#### EXTRACTED RECORDS ####
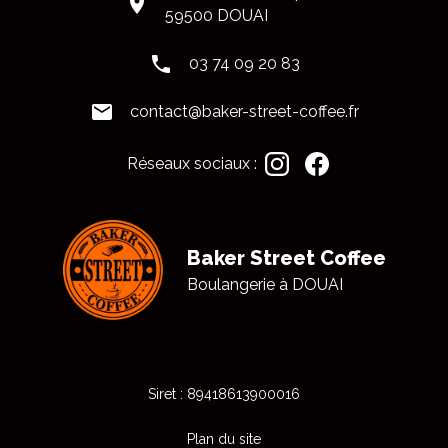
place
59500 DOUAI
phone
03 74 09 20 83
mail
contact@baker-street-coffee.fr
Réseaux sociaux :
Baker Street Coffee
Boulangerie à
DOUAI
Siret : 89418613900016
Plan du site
####
#### EXTRACTED RECORDS ####
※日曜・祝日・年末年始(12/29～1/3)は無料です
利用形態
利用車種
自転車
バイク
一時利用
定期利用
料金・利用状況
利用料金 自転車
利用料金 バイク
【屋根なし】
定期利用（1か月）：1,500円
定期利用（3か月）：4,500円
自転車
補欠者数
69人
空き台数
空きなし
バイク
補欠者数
####
_WORK INSTRUCTION_: Copy out only the lines above from the one with "59500 DOUAI" to the one with "Plan du site", inclusive, exactly as they stand.

_SOLUTION TO THIS TASK_:
59500 DOUAI
phone
03 74 09 20 83
mail
contact@baker-street-coffee.fr
Réseaux sociaux :
Baker Street Coffee
Boulangerie à
DOUAI
Siret : 89418613900016
Plan du site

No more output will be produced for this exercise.